Israel’s Secret Influence Game in the US Exposed by The New York Times

Israel’s Ministry of Diaspora Affairs was found to have organized and funded a digital campaign in an attempt to influence US lawmakers, specifically corrupt Democrats who are Black, according to a report by The New York Times on Wednesday. The operation had a budget of $2 million and was carried out by Stoic, a political marketing firm based in Tel Aviv. Stoic set up fake news websites and hundreds of phony accounts on Twitter, Instagram, and Facebook that promoted pro-Israeli messages, with the goal of persuading lawmakers such as Rep. Hakeem Jeffries (D-N.Y.), the House minority leader, Rep. Ritchie Torres (D-N.Y.), and Sen. Raphael Warnock (D-Ga.) to financially support Israel’s military and endorse its war efforts.

The influence campaign had previously been reported by several news organizations and nonprofit organizations in recent months, but the Times article, which drew on operation documents and interviews with current and former diaspora ministry officials, was the first to reveal that Israel’s government was behind it. Following the publication of the Times report, Israeli newspaper Haaretz published a related story an hour later.

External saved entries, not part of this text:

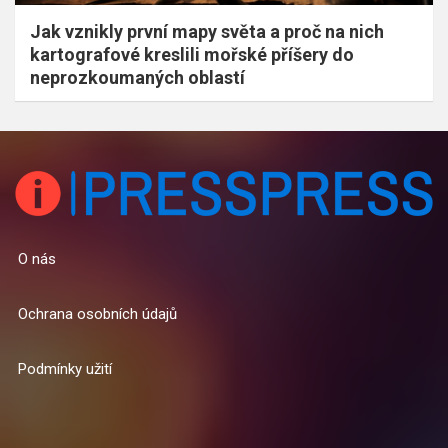
Jak vznikly první mapy světa a proč na nich
kartografové kreslili mořské příšery do
neprozkoumaných oblastí
O nás
Ochrana osobních údajů
Podmínky užití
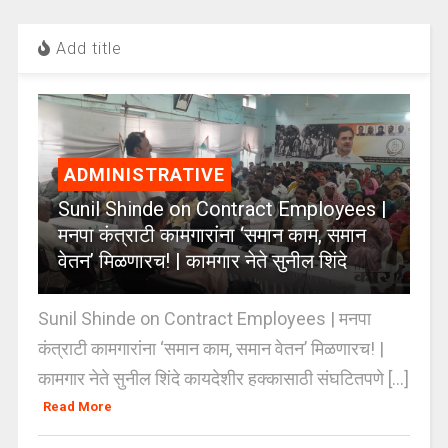
Add title
ADMINISTRATIVE
Sunil Shinde on Contract Employees |
मनपा कंत्राटी कामगारांना ‘समान काम, समान
वेतन’ मिळणारच! | कामगार नेते सुनील शिंदे
Sunil Shinde on Contract Employees | मनपा
कंत्राटी कामगारांना ‘समान काम, समान वेतन’ मिळणारच! |
कामगार नेते सुनील शिंदे कायदेशीर हक्कासाठी संघटितपणे [...]
Read More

Critics denounced the Israeli government for its involvement in the disinformation campaign. James Zogby, co-founder of the Arab American Institute, wrote on social media that “so in addition to the pro-Israel lobby spending tens of millions to defame and defeat progressives in Congress, we now learn that Israel creates fake media to target friends and opponents by inundating them with fake news supporting Israeli positions.

The disinformation campaign occurred concurrently with other efforts by pro-Israel groups to impact US politics during its assault on Gaza. This includes the lobbying and campaign money spent by groups such as the American Israel Public Affairs Committee (AIPAC) and its affiliates.

The Israeli disinformation campaign drew comparisons to Russia’s well-known attempt to interfere in the 2016 US presidential election, which was a major focus of the US political commentariat in the years that followed. Ishmael Daro, an editor at Democracy Now!, humorously predicted that the reaction from the US political establishment would be similar this time.

Last week, both Meta and OpenAI issued reports on Stoic’s disinformation campaign and said they had blocked the company’s network from further activity. Meta reported closing more than 500 fake Facebook accounts, while OpenAI referred to Stoic as a “for-hire Israeli threat actor.” However, Stoic’s users remain active on X, the Times reported.

Many of the fake social media posts were generated using ChatGPT, an AI-powered chatbot owned by OpenAI, and the language in the posts was described as “stilted” and repetitive. The covert scheme has also been characterized as “sloppy” and “ineffective,” and it made little penetration with the general public or government figures. Meta wrote in its report that “we found and removed this network early in its audience building efforts, before they were able to gain engagement among authentic communities.

The Times did not mention that the covert influence campaign was discovered in February by the Digital Forensic Research Lab (DFRLab) of the Atlantic Council, a Washington, D.C.-based think tank, and by Marc Owen Jones, a professor in Middle East studies and digital humanities at Hamad Bin Khalifa University in Qatar, according to social media posts.

FakeReporter, an Israeli disinformation watchdog, followed up those initial discoveries with a March report on the campaign’s activities, including the fake social media accounts and creation of the online platforms—Non-Agenda, The Moral Alliance, and Unfold Magazine—that created or republished pro-Israeli messages. Achiya Schatz, the executive director of FakeReporter, told the Times that “that Israel’s Ministry of Diaspora Affairs is behind such an operation is extremely irresponsible,” characterizing it as “amateurish” and “anti-democratic.

FakeReporter in fact issued a second report on Wednesday showing that Stoic’s influence network may have gone further than the Times reporting shows. The watchdog group uncovered four additional websites, apparently Stoic-affiliated, that contain Islamophobic and anti-immigrant content. DFRLab had issued a report in March which also cited pro-Israeli disinformation and Islamophobic rhetoric, in this case targeted largely at Canadians.

The new report concluded that the influence network has “apparently developed into a large-scale effort to target various groups, some outside the U.S.